Schließlich hat der Kläger auch keinen Anspruch gem. § 7 Abs. 4 BUrlG auf Zahlung einer Urlaubsabgeltung für Urlaubsansprüche aus 2017. Die Freistellungsphase entspricht faktisch einer Teilzeit Null, da keinerlei Arbeitsleistung mehr zu erbringen ist. Aus dem Umrechnungsgrundsatz für Teilzeitarbeitsverhältnisse ergibt sich daher ein Urlaubsanspruch von null Tagen (30:5x0=0). Im ruhenden Arbeitsverhältnis findet diese Regelung deshalb keine Anwendung, weil dabei an sich eine Arbeitspflicht besteht, die lediglich ruht.

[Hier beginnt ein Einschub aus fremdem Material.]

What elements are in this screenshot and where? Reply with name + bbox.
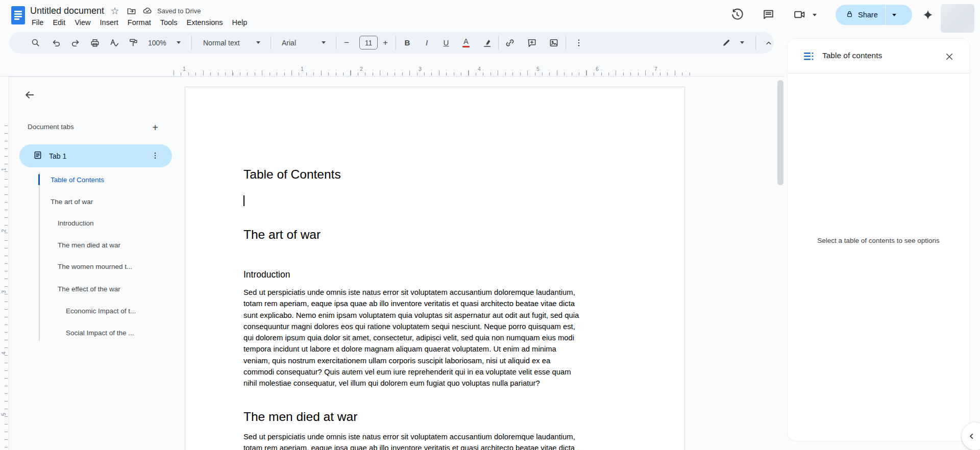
ruler-number: 4	[475, 66, 483, 72]
doc-heading-introduction: Introduction	[243, 269, 627, 280]
chevron-left-icon	[967, 431, 977, 441]
add-tab-icon[interactable]: +	[147, 119, 163, 136]
italic-button[interactable]: I	[419, 35, 435, 51]
doc-text-line: sunt explicabo. Nemo enim ipsam voluptat…	[243, 310, 627, 321]
outline-item-the-men-died-at-war[interactable]: The men died at war	[9, 239, 178, 251]
back-arrow-icon[interactable]	[20, 86, 39, 104]
font-select[interactable]: Arial	[277, 35, 331, 51]
ruler-number: 4	[1, 350, 7, 356]
outline-item-the-effect-of-the-war[interactable]: The effect of the war	[9, 283, 178, 295]
menu-tools[interactable]: Tools	[156, 17, 182, 28]
doc-text-line: commodi consequatur? Quis autem vel eum …	[243, 366, 627, 378]
menu-view[interactable]: View	[70, 17, 95, 28]
video-call-caret-icon[interactable]	[813, 14, 817, 16]
outline-item-economic-impact[interactable]: Economic Impact of t...	[9, 305, 178, 317]
paragraph-style-value: Normal text	[203, 39, 240, 47]
table-of-contents-icon	[804, 52, 815, 63]
outline-item-label: The art of war	[51, 198, 93, 206]
pen-icon	[722, 38, 731, 47]
ruler-number: 3	[1, 289, 7, 295]
add-comment-icon[interactable]	[524, 35, 540, 51]
doc-heading-the-art-of-war: The art of war	[243, 227, 627, 242]
outline-item-label: The women mourned t...	[58, 263, 132, 270]
insert-link-icon[interactable]	[502, 35, 518, 51]
menu-edit[interactable]: Edit	[48, 17, 70, 28]
tab-1-item[interactable]: Tab 1	[19, 144, 172, 167]
paragraph-style-select[interactable]: Normal text	[198, 35, 265, 51]
ruler-ticks-major	[174, 70, 694, 76]
insert-image-icon[interactable]	[546, 35, 562, 51]
vertical-ruler[interactable]: 1 2 3 4 5	[0, 77, 9, 450]
lock-icon	[846, 10, 853, 20]
menu-extensions[interactable]: Extensions	[182, 17, 228, 28]
document-tabs-title: Document tabs	[28, 123, 74, 131]
menu-insert[interactable]: Insert	[95, 17, 123, 28]
horizontal-ruler[interactable]: 1 1 2 3 4 5 6 7	[0, 55, 785, 77]
more-toolbar-options-icon[interactable]	[571, 35, 587, 51]
document-tabs-sidebar: Document tabs + Tab 1 Table of Contents …	[9, 77, 182, 450]
document-scrollbar-thumb[interactable]	[777, 80, 783, 185]
outline-item-social-impact[interactable]: Social Impact of the ...	[9, 327, 178, 339]
search-menus-icon[interactable]	[27, 35, 43, 51]
ruler-number: 1	[1, 166, 7, 172]
font-size-input[interactable]: 11	[359, 36, 378, 49]
tab-options-icon[interactable]	[150, 150, 161, 161]
outline-item-label: Economic Impact of t...	[66, 307, 136, 315]
zoom-select[interactable]: 100%	[143, 35, 186, 51]
close-panel-icon[interactable]	[943, 50, 956, 63]
menu-help[interactable]: Help	[228, 17, 252, 28]
star-icon[interactable]: ☆	[109, 5, 120, 16]
outline-item-label: Social Impact of the ...	[66, 329, 134, 337]
ruler-number: 5	[534, 66, 542, 72]
move-folder-icon[interactable]	[126, 5, 137, 16]
outline-item-table-of-contents[interactable]: Table of Contents	[9, 173, 178, 186]
tab-label: Tab 1	[49, 152, 66, 160]
spell-check-icon[interactable]	[106, 35, 122, 51]
menu-format[interactable]: Format	[123, 17, 156, 28]
outline-item-the-art-of-war[interactable]: The art of war	[9, 195, 178, 208]
share-button[interactable]: Share	[836, 5, 912, 25]
highlight-color-icon[interactable]	[479, 35, 495, 51]
undo-icon[interactable]	[48, 35, 64, 51]
gemini-icon[interactable]	[922, 9, 935, 22]
outline-item-the-women-mourned[interactable]: The women mourned t...	[9, 260, 178, 272]
panel-title: Table of contents	[822, 51, 882, 60]
ruler-ticks	[5, 126, 8, 450]
saved-to-drive-cloud-icon[interactable]	[142, 5, 153, 16]
underline-button[interactable]: U	[438, 35, 454, 51]
text-color-button[interactable]: A	[458, 35, 474, 51]
doc-heading-the-men-died-at-war: The men died at war	[243, 409, 627, 424]
document-page[interactable]: Table of Contents The art of war Introdu…	[185, 87, 685, 450]
doc-text-line: Sed ut perspiciatis unde omnis iste natu…	[243, 287, 627, 298]
increase-font-size-icon[interactable]: +	[377, 35, 394, 51]
outline-item-introduction[interactable]: Introduction	[9, 217, 178, 229]
app-header: Untitled document ☆ Saved to Drive File …	[0, 0, 980, 32]
doc-text-line: totam rem aperiam, eaque ipsa quae ab il…	[243, 442, 627, 450]
document-title[interactable]: Untitled document	[30, 6, 104, 16]
ruler-number: 2	[357, 66, 365, 72]
comments-icon[interactable]	[762, 8, 775, 21]
bold-button[interactable]: B	[399, 35, 415, 51]
tab-icon	[33, 151, 42, 162]
outline-item-label: The effect of the war	[58, 285, 120, 293]
docs-logo-icon[interactable]	[11, 6, 25, 24]
menu-file[interactable]: File	[27, 17, 48, 28]
video-call-icon[interactable]	[793, 8, 806, 21]
redo-icon[interactable]	[67, 35, 84, 51]
hide-menus-icon[interactable]	[761, 35, 777, 51]
account-avatar[interactable]	[941, 4, 974, 33]
ruler-number: 6	[593, 66, 601, 72]
doc-text-line: qui dolorem ipsum quia dolor sit amet, c…	[243, 332, 627, 343]
decrease-font-size-icon[interactable]: −	[338, 35, 355, 51]
print-icon[interactable]	[87, 35, 103, 51]
share-caret-icon[interactable]	[892, 14, 896, 16]
doc-text-line: veniam, quis nostrum exercitationem ulla…	[243, 355, 627, 366]
doc-text-line: totam rem aperiam, eaque ipsa quae ab il…	[243, 298, 627, 309]
table-of-contents-panel: Table of contents Select a table of cont…	[787, 38, 970, 441]
saved-status-text: Saved to Drive	[157, 7, 201, 15]
ruler-number: 1	[298, 66, 306, 72]
paint-format-icon[interactable]	[125, 35, 141, 51]
editing-mode-button[interactable]	[717, 35, 749, 51]
version-history-icon[interactable]	[730, 8, 744, 21]
ruler-number: 3	[416, 66, 424, 72]
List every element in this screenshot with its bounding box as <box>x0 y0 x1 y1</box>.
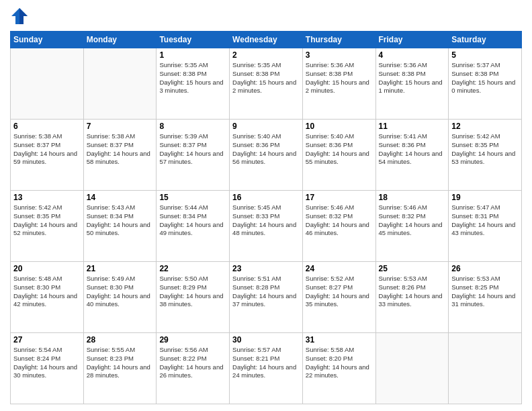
cell-details: Sunrise: 5:47 AMSunset: 8:31 PMDaylight:… <box>451 203 519 238</box>
day-number: 21 <box>87 264 154 273</box>
calendar-cell: 12Sunrise: 5:42 AMSunset: 8:35 PMDayligh… <box>449 120 522 191</box>
day-number: 31 <box>306 335 373 345</box>
calendar-week-row: 1Sunrise: 5:35 AMSunset: 8:38 PMDaylight… <box>11 48 522 120</box>
day-number: 26 <box>451 264 519 273</box>
calendar-cell: 5Sunrise: 5:37 AMSunset: 8:38 PMDaylight… <box>449 48 522 120</box>
day-number: 12 <box>451 122 519 131</box>
calendar-cell <box>11 48 84 120</box>
day-number: 5 <box>451 50 519 60</box>
weekday-header: Sunday <box>11 32 84 48</box>
cell-details: Sunrise: 5:38 AMSunset: 8:37 PMDaylight:… <box>87 132 154 167</box>
weekday-header: Wednesday <box>230 32 303 48</box>
cell-details: Sunrise: 5:49 AMSunset: 8:30 PMDaylight:… <box>87 275 154 309</box>
cell-details: Sunrise: 5:35 AMSunset: 8:38 PMDaylight:… <box>159 61 226 95</box>
calendar-cell: 22Sunrise: 5:50 AMSunset: 8:29 PMDayligh… <box>157 262 230 333</box>
calendar-cell: 21Sunrise: 5:49 AMSunset: 8:30 PMDayligh… <box>83 262 157 333</box>
header <box>10 7 522 26</box>
calendar-cell <box>375 333 449 404</box>
calendar-cell: 6Sunrise: 5:38 AMSunset: 8:37 PMDaylight… <box>11 120 84 191</box>
logo-icon <box>10 7 29 26</box>
day-number: 14 <box>87 193 154 202</box>
page: SundayMondayTuesdayWednesdayThursdayFrid… <box>0 0 532 411</box>
cell-details: Sunrise: 5:51 AMSunset: 8:28 PMDaylight:… <box>232 275 300 309</box>
cell-details: Sunrise: 5:42 AMSunset: 8:35 PMDaylight:… <box>13 203 81 238</box>
day-number: 17 <box>306 193 373 202</box>
cell-details: Sunrise: 5:55 AMSunset: 8:23 PMDaylight:… <box>87 346 154 380</box>
cell-details: Sunrise: 5:38 AMSunset: 8:37 PMDaylight:… <box>13 132 81 167</box>
calendar-cell: 9Sunrise: 5:40 AMSunset: 8:36 PMDaylight… <box>230 120 303 191</box>
day-number: 16 <box>232 193 300 202</box>
cell-details: Sunrise: 5:41 AMSunset: 8:36 PMDaylight:… <box>379 132 446 167</box>
day-number: 2 <box>232 50 300 60</box>
calendar-cell: 1Sunrise: 5:35 AMSunset: 8:38 PMDaylight… <box>157 48 230 120</box>
day-number: 25 <box>379 264 446 273</box>
calendar-cell: 10Sunrise: 5:40 AMSunset: 8:36 PMDayligh… <box>302 120 375 191</box>
weekday-header: Tuesday <box>157 32 230 48</box>
cell-details: Sunrise: 5:54 AMSunset: 8:24 PMDaylight:… <box>13 346 81 380</box>
calendar-cell: 14Sunrise: 5:43 AMSunset: 8:34 PMDayligh… <box>83 191 157 262</box>
day-number: 24 <box>306 264 373 273</box>
cell-details: Sunrise: 5:36 AMSunset: 8:38 PMDaylight:… <box>306 61 373 95</box>
logo <box>10 7 32 26</box>
svg-marker-1 <box>19 8 28 24</box>
day-number: 27 <box>13 335 81 345</box>
day-number: 6 <box>13 122 81 131</box>
cell-details: Sunrise: 5:57 AMSunset: 8:21 PMDaylight:… <box>232 346 300 380</box>
day-number: 9 <box>232 122 300 131</box>
cell-details: Sunrise: 5:53 AMSunset: 8:25 PMDaylight:… <box>451 275 519 309</box>
calendar-cell: 16Sunrise: 5:45 AMSunset: 8:33 PMDayligh… <box>230 191 303 262</box>
cell-details: Sunrise: 5:46 AMSunset: 8:32 PMDaylight:… <box>379 203 446 238</box>
calendar-week-row: 20Sunrise: 5:48 AMSunset: 8:30 PMDayligh… <box>11 262 522 333</box>
cell-details: Sunrise: 5:40 AMSunset: 8:36 PMDaylight:… <box>306 132 373 167</box>
cell-details: Sunrise: 5:58 AMSunset: 8:20 PMDaylight:… <box>306 346 373 380</box>
cell-details: Sunrise: 5:46 AMSunset: 8:32 PMDaylight:… <box>306 203 373 238</box>
calendar-cell: 15Sunrise: 5:44 AMSunset: 8:34 PMDayligh… <box>157 191 230 262</box>
day-number: 19 <box>451 193 519 202</box>
cell-details: Sunrise: 5:40 AMSunset: 8:36 PMDaylight:… <box>232 132 300 167</box>
cell-details: Sunrise: 5:36 AMSunset: 8:38 PMDaylight:… <box>379 61 446 95</box>
day-number: 1 <box>159 50 226 60</box>
day-number: 7 <box>87 122 154 131</box>
calendar-cell: 13Sunrise: 5:42 AMSunset: 8:35 PMDayligh… <box>11 191 84 262</box>
day-number: 29 <box>159 335 226 345</box>
calendar-cell: 31Sunrise: 5:58 AMSunset: 8:20 PMDayligh… <box>302 333 375 404</box>
calendar-cell: 23Sunrise: 5:51 AMSunset: 8:28 PMDayligh… <box>230 262 303 333</box>
day-number: 15 <box>159 193 226 202</box>
calendar-cell: 3Sunrise: 5:36 AMSunset: 8:38 PMDaylight… <box>302 48 375 120</box>
cell-details: Sunrise: 5:43 AMSunset: 8:34 PMDaylight:… <box>87 203 154 238</box>
day-number: 4 <box>379 50 446 60</box>
day-number: 13 <box>13 193 81 202</box>
weekday-header: Saturday <box>449 32 522 48</box>
cell-details: Sunrise: 5:45 AMSunset: 8:33 PMDaylight:… <box>232 203 300 238</box>
weekday-header: Monday <box>83 32 157 48</box>
cell-details: Sunrise: 5:52 AMSunset: 8:27 PMDaylight:… <box>306 275 373 309</box>
calendar-week-row: 6Sunrise: 5:38 AMSunset: 8:37 PMDaylight… <box>11 120 522 191</box>
cell-details: Sunrise: 5:53 AMSunset: 8:26 PMDaylight:… <box>379 275 446 309</box>
calendar-cell: 7Sunrise: 5:38 AMSunset: 8:37 PMDaylight… <box>83 120 157 191</box>
calendar-week-row: 13Sunrise: 5:42 AMSunset: 8:35 PMDayligh… <box>11 191 522 262</box>
calendar-cell: 11Sunrise: 5:41 AMSunset: 8:36 PMDayligh… <box>375 120 449 191</box>
cell-details: Sunrise: 5:42 AMSunset: 8:35 PMDaylight:… <box>451 132 519 167</box>
weekday-header: Thursday <box>302 32 375 48</box>
day-number: 8 <box>159 122 226 131</box>
calendar-header-row: SundayMondayTuesdayWednesdayThursdayFrid… <box>11 32 522 48</box>
calendar-cell: 27Sunrise: 5:54 AMSunset: 8:24 PMDayligh… <box>11 333 84 404</box>
calendar-cell: 26Sunrise: 5:53 AMSunset: 8:25 PMDayligh… <box>449 262 522 333</box>
cell-details: Sunrise: 5:48 AMSunset: 8:30 PMDaylight:… <box>13 275 81 309</box>
calendar-cell: 29Sunrise: 5:56 AMSunset: 8:22 PMDayligh… <box>157 333 230 404</box>
cell-details: Sunrise: 5:50 AMSunset: 8:29 PMDaylight:… <box>159 275 226 309</box>
calendar-cell: 30Sunrise: 5:57 AMSunset: 8:21 PMDayligh… <box>230 333 303 404</box>
cell-details: Sunrise: 5:39 AMSunset: 8:37 PMDaylight:… <box>159 132 226 167</box>
calendar-cell: 25Sunrise: 5:53 AMSunset: 8:26 PMDayligh… <box>375 262 449 333</box>
calendar-week-row: 27Sunrise: 5:54 AMSunset: 8:24 PMDayligh… <box>11 333 522 404</box>
calendar-cell <box>449 333 522 404</box>
calendar-cell: 18Sunrise: 5:46 AMSunset: 8:32 PMDayligh… <box>375 191 449 262</box>
day-number: 22 <box>159 264 226 273</box>
calendar-cell: 4Sunrise: 5:36 AMSunset: 8:38 PMDaylight… <box>375 48 449 120</box>
day-number: 23 <box>232 264 300 273</box>
calendar-cell: 8Sunrise: 5:39 AMSunset: 8:37 PMDaylight… <box>157 120 230 191</box>
day-number: 28 <box>87 335 154 345</box>
calendar-cell: 20Sunrise: 5:48 AMSunset: 8:30 PMDayligh… <box>11 262 84 333</box>
weekday-header: Friday <box>375 32 449 48</box>
calendar-cell <box>83 48 157 120</box>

Während der Freistellungphase bei der Alterszeit im Blockmodell besteht die Arbeitspflicht hingegen per se nicht mehr.
Ansonsten wäre ein etwaiger Urlaubsanspruch des Klägers für 2017 jedenfalls gem. § 362 Abs. 1 BGB durch Erfüllung erloschen. Die Parteien haben im Altersteilzeitvertrag vereinbart, dass mit der Freistellung alle Urlaubsansprüche als erfüllt gelten. Der Kläger wird auch nicht schlechter behandelt als andere Altersteilzeitbeschäftigte, die nicht das Blockmodell, sondern eine gleichmäßige Reduzierung der Arbeitszeit vereinbaren. Es handelt sich dabei um nicht vergleichbare Sachverhalte und im Gegenteil würde die Auffassung des Klägers zu einer Besserstellung der Arbeitsnehmer mit Altersteilzeit im Blockmodell führen.